EXTRACTED ENTRIES Block Start

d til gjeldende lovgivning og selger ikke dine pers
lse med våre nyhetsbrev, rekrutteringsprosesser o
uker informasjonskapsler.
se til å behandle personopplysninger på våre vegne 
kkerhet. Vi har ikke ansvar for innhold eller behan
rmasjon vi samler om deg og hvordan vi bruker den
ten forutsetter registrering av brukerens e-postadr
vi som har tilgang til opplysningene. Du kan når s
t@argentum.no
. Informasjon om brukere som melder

EXTRACTED ENTRIES Block End
EXTRACTED ENTRIES Block Start

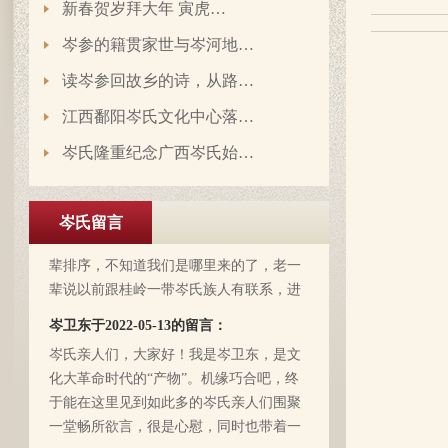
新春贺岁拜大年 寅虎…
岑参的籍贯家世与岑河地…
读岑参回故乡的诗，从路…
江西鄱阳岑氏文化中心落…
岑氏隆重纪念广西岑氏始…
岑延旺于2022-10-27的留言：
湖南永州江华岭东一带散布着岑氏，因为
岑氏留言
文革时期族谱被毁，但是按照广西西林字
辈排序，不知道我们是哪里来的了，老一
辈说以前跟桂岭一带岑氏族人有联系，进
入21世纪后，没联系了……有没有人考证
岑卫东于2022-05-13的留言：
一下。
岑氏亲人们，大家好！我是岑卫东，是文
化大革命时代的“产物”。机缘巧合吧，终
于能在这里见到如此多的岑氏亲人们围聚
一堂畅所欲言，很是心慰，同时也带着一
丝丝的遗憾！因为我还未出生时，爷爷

EXTRACTED ENTRIES Block End
EXTRACTED ENTRIES Block Start

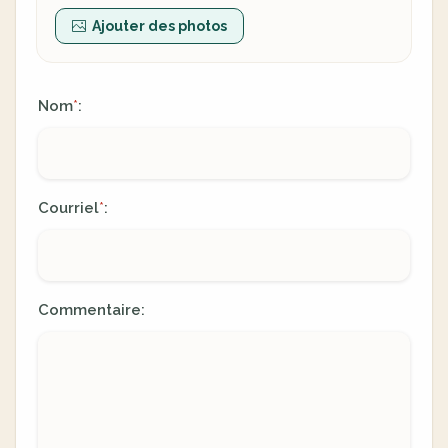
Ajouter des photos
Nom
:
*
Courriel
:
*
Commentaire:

EXTRACTED ENTRIES Block End

TASK INSTRUCTIONS
Would you print exactly and only the lines of the material above that run from the line with "江西鄱阳岑氏文化中心落…" through the line with "丝丝的遗憾！因为我还未出生时，爷爷", both included?

ANSWER TO THIS PROBLEM
江西鄱阳岑氏文化中心落…
岑氏隆重纪念广西岑氏始…
岑延旺于2022-10-27的留言：
湖南永州江华岭东一带散布着岑氏，因为
岑氏留言
文革时期族谱被毁，但是按照广西西林字
辈排序，不知道我们是哪里来的了，老一
辈说以前跟桂岭一带岑氏族人有联系，进
入21世纪后，没联系了……有没有人考证
岑卫东于2022-05-13的留言：
一下。
岑氏亲人们，大家好！我是岑卫东，是文
化大革命时代的“产物”。机缘巧合吧，终
于能在这里见到如此多的岑氏亲人们围聚
一堂畅所欲言，很是心慰，同时也带着一
丝丝的遗憾！因为我还未出生时，爷爷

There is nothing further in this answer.